- In order to master your fantasy football draft, you must build from the bottom-up to take advantage of value down your draft board.
In a 12-team PPR league, or any fantasy league for that matter, the goal is this:
Gain weekly access to as many startable games as possible that will be predictable beforehand.
Supply and demand necessitates a different approach at the positions that require only one starter than at RB and WR. The one-starter positions are more clear cut, and it’s helpful to have an idea of what you’ll do there before looking at RB and WR.
QB/TE approach: Draft a stud or wait
Most of the QBs and TEs who finish in the top-12 over a full season are still no better than a 50/50 bet to put up top-12 numbers in a given week. If you own one of them, you’ll end up either starting them during a bunch of bad games, using two roster slots on a platoon, or adding and dropping based on matchup. It’s not worth paying prime draft capital for any of those outcomes, so you only need two tiers:
• Tier 1: Players you can reasonably project to put up top-12 numbers almost every week.
• Tier 2: Everyone else.
What grouping players into tiers does is illustrate when you can safely wait on a given position because more similar options exist. Most QBs and TEs will fall into Tier 2, which dictates a barbell approach where you’d wait until very late in the draft unless you drafted a stud.
Let’s apply the strategy, starting with QB.

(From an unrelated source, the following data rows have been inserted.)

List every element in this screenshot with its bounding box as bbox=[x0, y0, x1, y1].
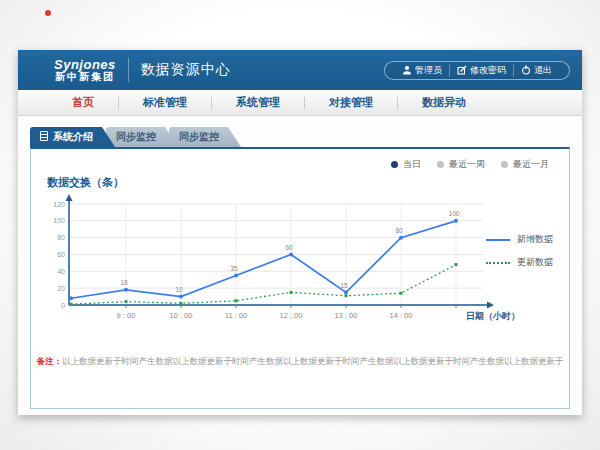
tab-system-intro[interactable]: 系统介绍 bbox=[30, 127, 115, 147]
chart-legend: 新增数据 更新数据 bbox=[486, 233, 553, 269]
svg-text:11 : 00: 11 : 00 bbox=[225, 311, 247, 320]
logout-label: 退出 bbox=[534, 64, 552, 77]
document-icon bbox=[40, 131, 48, 141]
svg-text:14 : 00: 14 : 00 bbox=[390, 311, 413, 320]
nav-item-interface-mgmt[interactable]: 对接管理 bbox=[305, 90, 397, 115]
svg-text:13 : 00: 13 : 00 bbox=[335, 311, 358, 320]
edit-icon bbox=[457, 65, 467, 75]
legend-label: 更新数据 bbox=[517, 256, 553, 269]
svg-text:0: 0 bbox=[61, 302, 65, 309]
svg-text:9 : 00: 9 : 00 bbox=[117, 311, 136, 320]
tab-label: 同步监控 bbox=[116, 131, 156, 142]
radio-label: 最近一月 bbox=[513, 158, 549, 171]
page-title: 数据资源中心 bbox=[141, 61, 231, 79]
tab-label: 系统介绍 bbox=[53, 131, 93, 142]
app-window: Synjones 新中新集团 数据资源中心 管理员 修改密码 退出 bbox=[18, 50, 582, 415]
svg-text:15: 15 bbox=[340, 282, 348, 289]
svg-text:60: 60 bbox=[57, 251, 65, 258]
legend-label: 新增数据 bbox=[517, 233, 553, 246]
tab-label: 同步监控 bbox=[179, 131, 219, 142]
legend-updated-data: 更新数据 bbox=[486, 256, 553, 269]
nav-item-system-mgmt[interactable]: 系统管理 bbox=[212, 90, 304, 115]
user-icon bbox=[402, 65, 412, 75]
period-filter-group: 当日 最近一周 最近一月 bbox=[391, 158, 549, 171]
dotted-line-swatch-icon bbox=[486, 262, 510, 264]
solid-line-swatch-icon bbox=[486, 239, 510, 241]
main-nav: 首页 标准管理 系统管理 对接管理 数据异动 bbox=[18, 90, 582, 116]
svg-text:35: 35 bbox=[230, 265, 238, 272]
nav-item-data-change[interactable]: 数据异动 bbox=[398, 90, 490, 115]
svg-text:100: 100 bbox=[53, 217, 65, 224]
y-axis-title: 数据交换（条） bbox=[47, 175, 124, 190]
exchange-line-chart: 0204060801001209 : 0010 : 0011 : 0012 : … bbox=[39, 191, 523, 331]
radio-today[interactable]: 当日 bbox=[391, 158, 421, 171]
radio-dot-icon bbox=[501, 161, 508, 168]
svg-text:18: 18 bbox=[120, 279, 128, 286]
company-logo: Synjones 新中新集团 bbox=[54, 58, 116, 82]
change-password-button[interactable]: 修改密码 bbox=[449, 64, 513, 77]
power-icon bbox=[521, 65, 531, 75]
nav-item-home[interactable]: 首页 bbox=[48, 90, 118, 115]
user-menu-button[interactable]: 管理员 bbox=[395, 64, 449, 77]
nav-item-standard-mgmt[interactable]: 标准管理 bbox=[119, 90, 211, 115]
radio-label: 当日 bbox=[403, 158, 421, 171]
svg-text:40: 40 bbox=[57, 268, 65, 275]
tab-bar: 系统介绍 同步监控 同步监控 bbox=[30, 127, 570, 147]
svg-text:120: 120 bbox=[53, 201, 65, 208]
header-divider bbox=[128, 58, 129, 82]
page-background: Synjones 新中新集团 数据资源中心 管理员 修改密码 退出 bbox=[0, 0, 600, 450]
user-toolbar: 管理员 修改密码 退出 bbox=[384, 61, 570, 80]
svg-text:100: 100 bbox=[449, 210, 460, 217]
app-header: Synjones 新中新集团 数据资源中心 管理员 修改密码 退出 bbox=[18, 50, 582, 90]
svg-text:60: 60 bbox=[285, 244, 293, 251]
svg-text:10: 10 bbox=[175, 286, 183, 293]
logout-button[interactable]: 退出 bbox=[513, 64, 559, 77]
tab-sync-monitor-1[interactable]: 同步监控 bbox=[106, 127, 178, 147]
svg-text:80: 80 bbox=[57, 234, 65, 241]
svg-text:日期（小时）: 日期（小时） bbox=[466, 311, 520, 321]
user-menu-label: 管理员 bbox=[415, 64, 442, 77]
chart-panel: 当日 最近一周 最近一月 数据交换（条） 0204060801001209 : … bbox=[30, 147, 570, 409]
change-password-label: 修改密码 bbox=[470, 64, 506, 77]
radio-dot-icon bbox=[437, 161, 444, 168]
radio-dot-icon bbox=[391, 161, 398, 168]
svg-text:20: 20 bbox=[57, 285, 65, 292]
svg-text:80: 80 bbox=[395, 227, 403, 234]
radio-label: 最近一周 bbox=[449, 158, 485, 171]
svg-text:12 : 00: 12 : 00 bbox=[280, 311, 303, 320]
logo-company-name: 新中新集团 bbox=[54, 72, 116, 83]
note-prefix: 备注： bbox=[37, 356, 63, 366]
tab-sync-monitor-2[interactable]: 同步监控 bbox=[169, 127, 241, 147]
radio-last-week[interactable]: 最近一周 bbox=[437, 158, 485, 171]
footer-note: 备注：以上数据更新于时间产生数据以上数据更新于时间产生数据以上数据更新于时间产生… bbox=[31, 356, 569, 368]
note-text: 以上数据更新于时间产生数据以上数据更新于时间产生数据以上数据更新于时间产生数据以… bbox=[62, 356, 564, 366]
content-area: 系统介绍 同步监控 同步监控 当日 最 bbox=[18, 116, 582, 409]
svg-text:10 : 00: 10 : 00 bbox=[170, 311, 193, 320]
radio-last-month[interactable]: 最近一月 bbox=[501, 158, 549, 171]
legend-new-data: 新增数据 bbox=[486, 233, 553, 246]
red-indicator-dot bbox=[45, 10, 51, 16]
logo-wordmark: Synjones bbox=[54, 58, 116, 72]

Tom Brady, Aaron Rodgers, Matt Ryan, Andrew Luck, and Dak Prescott were the only QBs to put up top-12 numbers at least 70% of the time last season. Going into this season, Luck’s health is a question mark, Ryan may regress from last season’s outlier, and Prescott doesn’t have the track record to be confidently considered matchup-proof, leaving Brady and Rodgers as the only QBs worth drafting early this season.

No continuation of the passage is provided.